#### Assignment:
Every entry is to be copied exactly as written, and the pictures are to be skipped.

+-------+

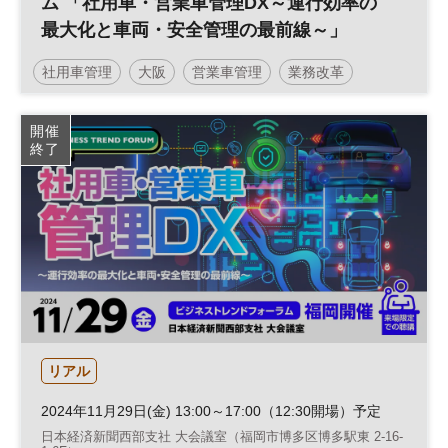
ム 「社用車・営業車管理DX～運行効率の
最大化と車両・安全管理の最前線～」
社用車管理
大阪
営業車管理
業務改革
安全管理
運行管理
ビジネストレンドフォーラム
開催
終了
営業戦略
働き方改革
営業支援
生産性向上
ビジネス変革
組織
DX
リアル
2024年11月29日(金) 13:00～17:00（12:30開場）予定
日本経済新聞西部支社 大会議室（福岡市博多区博多駅東 2-16-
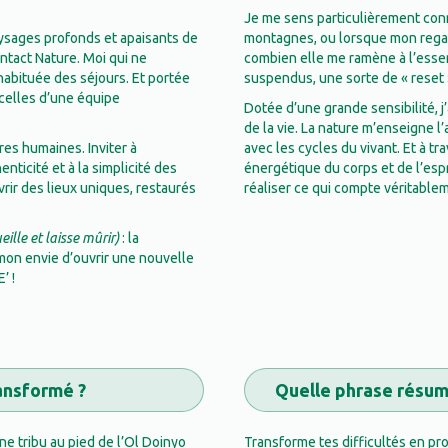
Je me sens particulièrement conne
aysages profonds et apaisants de
montagnes, ou lorsque mon regard 
ntact Nature. Moi qui ne
combien elle me ramène à l’essent
habituée des séjours. Et portée
suspendus, une sorte de « reset 
 celles d’une équipe
Dotée d’une grande sensibilité, j
de la vie. La nature m’enseigne l’
res humaines. Inviter à
avec les cycles du vivant. Et à tra
enticité et à la simplicité des
énergétique du corps et de l’espri
vrir des lieux uniques, restaurés
réaliser ce qui compte véritable
eille et laisse mûrir)
: la
 mon envie d’ouvrir une nouvelle
’ !
ransformé ?
Quelle phrase résume
ne tribu au pied de l’Ol Doinyo
Transforme tes difficultés en proj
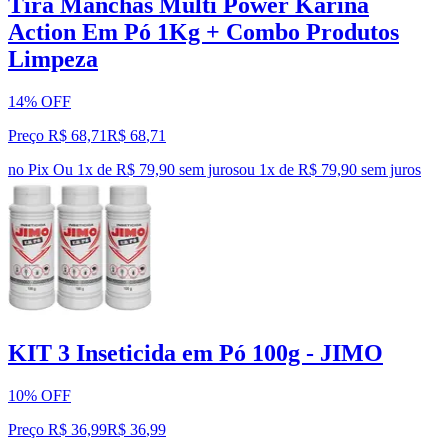
Tira Manchas Multi Power Karina
Action Em Pó 1Kg + Combo Produtos
Limpeza
14% OFF
Preço R$ 68,71
R$
68
,
71
no Pix
Ou 1x de R$ 79,90 sem juros
ou
1
x de
R$ 79,90
sem juros
KIT 3 Inseticida em Pó 100g - JIMO
10% OFF
Preço R$ 36,99
R$
36
,
99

+-------+

#### Exercise response:
ム 「社用車・営業車管理DX～運行効率の
最大化と車両・安全管理の最前線～」
社用車管理
大阪
営業車管理
業務改革
安全管理
運行管理
ビジネストレンドフォーラム
開催
終了
営業戦略
働き方改革
営業支援
生産性向上
ビジネス変革
組織
DX
リアル
2024年11月29日(金) 13:00～17:00（12:30開場）予定
日本経済新聞西部支社 大会議室（福岡市博多区博多駅東 2-16-
Je me sens particulièrement conne
aysages profonds et apaisants de
montagnes, ou lorsque mon regard 
ntact Nature. Moi qui ne
combien elle me ramène à l’essent
habituée des séjours. Et portée
suspendus, une sorte de « reset 
 celles d’une équipe
Dotée d’une grande sensibilité, j
de la vie. La nature m’enseigne l’
res humaines. Inviter à
avec les cycles du vivant. Et à tra
enticité et à la simplicité des
énergétique du corps et de l’espri
vrir des lieux uniques, restaurés
réaliser ce qui compte véritable
eille et laisse mûrir)
: la
 mon envie d’ouvrir une nouvelle
’ !
ransformé ?
Quelle phrase résume
ne tribu au pied de l’Ol Doinyo
Transforme tes difficultés en proj
Tira Manchas Multi Power Karina
Action Em Pó 1Kg + Combo Produtos
Limpeza
14% OFF
Preço R$ 68,71
R$
68
,
71
no Pix
Ou 1x de R$ 79,90 sem juros
ou
1
x de
R$ 79,90
sem juros
KIT 3 Inseticida em Pó 100g - JIMO
10% OFF
Preço R$ 36,99
R$
36
,
99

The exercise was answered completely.